* _What is expected_:
No pictures should appear in the copy; otherwise retype the entries exactly.

* _Entries shown_:
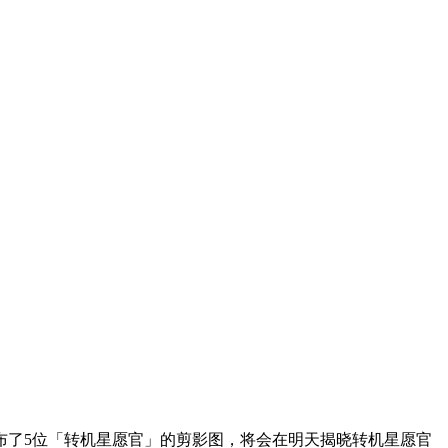
还公布了5位「转机星愿官」的剪影图，将会在明天揭晓转机星愿官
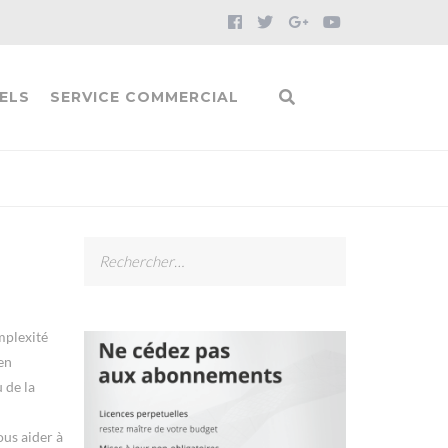
ELS
SERVICE COMMERCIAL
Rechercher :
mplexité
 en
 de la
ous aider à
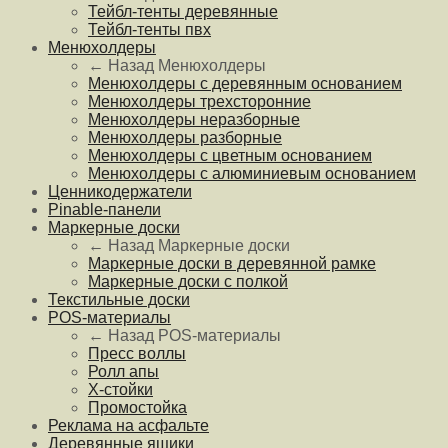
Тейбл-тенты деревянные
Тейбл-тенты пвх
Менюхолдеры
← Назад
Менюхолдеры
Менюхолдеры с деревянным основанием
Менюхолдеры трехсторонние
Менюхолдеры неразборные
Менюхолдеры разборные
Менюхолдеры с цветным основанием
Менюхолдеры с алюминиевым основанием
Ценникодержатели
Pinable-панели
Маркерные доски
← Назад
Маркерные доски
Маркерные доски в деревянной рамке
Маркерные доски с полкой
Текстильные доски
POS-материалы
← Назад
POS-материалы
Пресс воллы
Ролл апы
Х-стойки
Промостойка
Реклама на асфальте
Деревянные ящики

* _Exercise answer_:
还公布了5位「转机星愿官」的剪影图，将会在明天揭晓转机星愿官
ELS
SERVICE COMMERCIAL
Rechercher :
mplexité
 en
 de la
ous aider à
Тейбл-тенты деревянные
Тейбл-тенты пвх
Менюхолдеры
← Назад
Менюхолдеры
Менюхолдеры с деревянным основанием
Менюхолдеры трехсторонние
Менюхолдеры неразборные
Менюхолдеры разборные
Менюхолдеры с цветным основанием
Менюхолдеры с алюминиевым основанием
Ценникодержатели
Pinable-панели
Маркерные доски
← Назад
Маркерные доски
Маркерные доски в деревянной рамке
Маркерные доски с полкой
Текстильные доски
POS-материалы
← Назад
POS-материалы
Пресс воллы
Ролл апы
Х-стойки
Промостойка
Реклама на асфальте
Деревянные ящики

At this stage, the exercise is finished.